E isto, a mim, enerva-me. Que metade do País que se deu ao trabalho de ir votar gaste tanto tempo a falar da metade do País que se esteve nas tintas. Que fritemos a cabeça a tentar descortinar as motivações da inação de quem preferiu ficar em casa. Que os cidadãos que levam a sério essa sua condição e querem ter autoridade para criticar os eleitos se sintam na obrigação de fazer o papel de ama-seca de quem não quer saber.

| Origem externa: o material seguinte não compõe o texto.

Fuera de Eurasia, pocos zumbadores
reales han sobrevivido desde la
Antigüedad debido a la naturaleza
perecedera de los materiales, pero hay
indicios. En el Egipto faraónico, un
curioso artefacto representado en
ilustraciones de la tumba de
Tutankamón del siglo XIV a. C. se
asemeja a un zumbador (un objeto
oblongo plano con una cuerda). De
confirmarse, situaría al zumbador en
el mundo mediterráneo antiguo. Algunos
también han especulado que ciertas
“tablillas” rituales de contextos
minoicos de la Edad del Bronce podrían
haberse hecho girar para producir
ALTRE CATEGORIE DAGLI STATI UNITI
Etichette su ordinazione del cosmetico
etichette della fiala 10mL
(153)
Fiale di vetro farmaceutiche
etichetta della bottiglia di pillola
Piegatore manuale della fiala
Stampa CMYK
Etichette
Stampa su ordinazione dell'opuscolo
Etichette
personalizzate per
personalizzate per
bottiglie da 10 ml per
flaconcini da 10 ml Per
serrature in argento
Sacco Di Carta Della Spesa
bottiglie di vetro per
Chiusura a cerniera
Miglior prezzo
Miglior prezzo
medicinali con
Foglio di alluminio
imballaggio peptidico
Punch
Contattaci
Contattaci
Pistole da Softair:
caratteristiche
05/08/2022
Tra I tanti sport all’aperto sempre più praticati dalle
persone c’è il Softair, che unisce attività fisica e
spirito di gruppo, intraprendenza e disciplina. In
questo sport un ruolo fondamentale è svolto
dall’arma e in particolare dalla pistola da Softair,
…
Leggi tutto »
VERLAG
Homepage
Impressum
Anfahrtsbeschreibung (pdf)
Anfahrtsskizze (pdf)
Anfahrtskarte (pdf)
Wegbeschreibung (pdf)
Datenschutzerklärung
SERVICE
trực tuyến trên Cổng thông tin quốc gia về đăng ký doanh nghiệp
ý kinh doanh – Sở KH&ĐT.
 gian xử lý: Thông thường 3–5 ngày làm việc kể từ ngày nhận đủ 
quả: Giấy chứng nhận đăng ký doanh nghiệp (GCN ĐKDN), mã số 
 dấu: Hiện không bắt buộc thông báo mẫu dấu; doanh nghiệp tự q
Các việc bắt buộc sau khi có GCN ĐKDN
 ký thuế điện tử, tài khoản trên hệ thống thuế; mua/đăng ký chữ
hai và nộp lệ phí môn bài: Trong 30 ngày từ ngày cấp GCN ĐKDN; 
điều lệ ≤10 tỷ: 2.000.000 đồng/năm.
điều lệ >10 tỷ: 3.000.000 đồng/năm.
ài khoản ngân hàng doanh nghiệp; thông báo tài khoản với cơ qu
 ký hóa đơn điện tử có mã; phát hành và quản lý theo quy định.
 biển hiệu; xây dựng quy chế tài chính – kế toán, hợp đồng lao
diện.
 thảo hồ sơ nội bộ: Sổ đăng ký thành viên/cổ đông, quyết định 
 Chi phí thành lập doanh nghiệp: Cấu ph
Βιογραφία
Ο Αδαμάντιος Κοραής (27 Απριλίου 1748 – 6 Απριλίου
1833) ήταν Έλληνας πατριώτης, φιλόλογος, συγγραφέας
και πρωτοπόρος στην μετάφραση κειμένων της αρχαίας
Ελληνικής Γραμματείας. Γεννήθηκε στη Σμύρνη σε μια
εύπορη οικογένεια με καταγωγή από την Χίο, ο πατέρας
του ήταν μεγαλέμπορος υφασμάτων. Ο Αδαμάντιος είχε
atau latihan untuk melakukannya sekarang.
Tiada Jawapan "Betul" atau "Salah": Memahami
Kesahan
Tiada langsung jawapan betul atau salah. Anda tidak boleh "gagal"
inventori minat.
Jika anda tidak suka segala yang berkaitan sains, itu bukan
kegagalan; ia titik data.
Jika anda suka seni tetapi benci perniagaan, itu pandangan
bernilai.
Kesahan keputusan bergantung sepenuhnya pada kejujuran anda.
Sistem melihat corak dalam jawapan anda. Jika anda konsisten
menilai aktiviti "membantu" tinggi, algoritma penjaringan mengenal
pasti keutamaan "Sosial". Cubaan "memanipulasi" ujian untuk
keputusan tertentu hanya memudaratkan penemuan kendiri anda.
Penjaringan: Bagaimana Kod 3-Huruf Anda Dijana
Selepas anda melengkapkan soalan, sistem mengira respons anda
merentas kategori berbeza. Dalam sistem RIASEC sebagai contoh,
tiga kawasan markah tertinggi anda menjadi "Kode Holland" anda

Posso dicordar do voto de muitas pessoas. De quem vota em candidatos absurdos para protestar. De quem vota em branco ou nulo porque acha que quem se candidata é sempre oportunista ou idiota. De quem vota em autarcas corruptos ou políticos incompetentes. De quem decide o seu voto em frente ao boletim, como se estivesse a jogar no totobola. Mas sairam de casa, foram à mesa de voto, e cumpriram a sua obrigação de cidadão. Merecem-me respeito. Como opinador, reflito sempre sobre a sua decisão. Como democrata, aceito sempre a sua escolha soberana. Para os abstencionistas estou-me nas tintas. Porque eles, ao não participarem no mais básico e simples dos atos desta nossa democracia, se estão nas tintas para mim. E amor com amor se paga.
Se se abstêm porque têm mais que fazer eu abstenho-me de lhes dar atenção. Se se abstêm porque não acreditam em nada e em ninguém, eu abstenho-me de acreditar no seu empenho neste País. Se se abstêm porque não acreditam na democracia, eu abstenho-me de incluir o seu gesto (ou a sua ausência de gesto) no debate democrático.
E a classe política também se está nas tintas. Por isso qualquer intento de provar um ponto de vista ou manifestação, cai em saco roto.